Segment Open
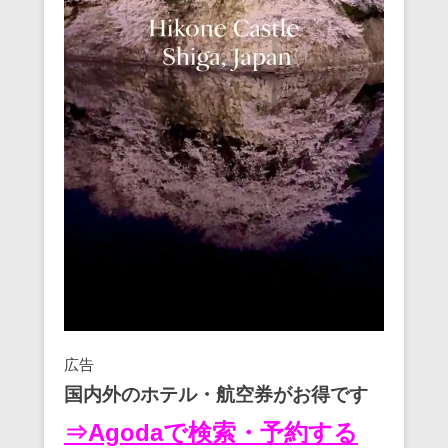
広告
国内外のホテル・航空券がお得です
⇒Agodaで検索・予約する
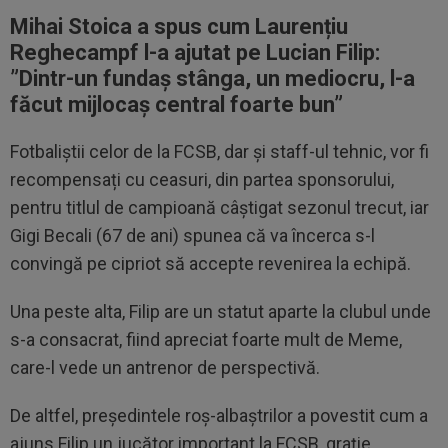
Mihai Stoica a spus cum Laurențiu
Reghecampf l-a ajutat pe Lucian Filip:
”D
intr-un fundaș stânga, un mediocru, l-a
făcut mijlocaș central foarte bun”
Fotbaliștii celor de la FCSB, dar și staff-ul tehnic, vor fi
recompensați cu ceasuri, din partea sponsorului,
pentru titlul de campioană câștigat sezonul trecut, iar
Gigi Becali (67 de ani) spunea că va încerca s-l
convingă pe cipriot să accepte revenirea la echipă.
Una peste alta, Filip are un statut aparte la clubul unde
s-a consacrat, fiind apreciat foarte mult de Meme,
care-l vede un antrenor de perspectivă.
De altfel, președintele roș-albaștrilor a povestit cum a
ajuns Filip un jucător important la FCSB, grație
Segment Closed
Segment Open
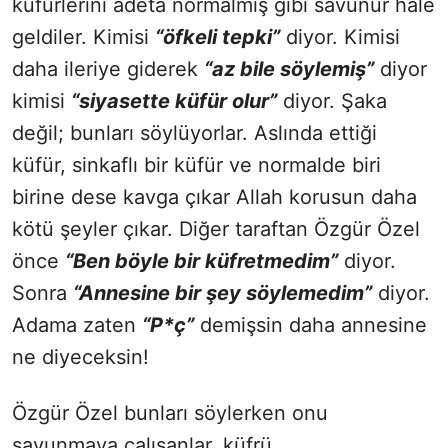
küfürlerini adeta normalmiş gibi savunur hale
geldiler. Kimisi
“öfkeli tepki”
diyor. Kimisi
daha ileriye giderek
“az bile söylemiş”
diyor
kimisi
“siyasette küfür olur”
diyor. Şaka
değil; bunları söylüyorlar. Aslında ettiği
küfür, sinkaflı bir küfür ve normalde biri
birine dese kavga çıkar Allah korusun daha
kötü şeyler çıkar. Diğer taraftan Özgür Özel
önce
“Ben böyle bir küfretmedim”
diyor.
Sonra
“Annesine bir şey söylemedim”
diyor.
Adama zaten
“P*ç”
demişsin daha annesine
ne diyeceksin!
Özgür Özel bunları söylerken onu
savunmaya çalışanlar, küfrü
Segment Closed
The lines to extract from the data above begin with the line containing "demişsin daha annesine" and end with the line containing "savunmaya çalışanlar, küfrü". Extract them exactly, including both.

▶ **WRITTEN ANSWER**:
demişsin daha annesine
ne diyeceksin!
Özgür Özel bunları söylerken onu
savunmaya çalışanlar, küfrü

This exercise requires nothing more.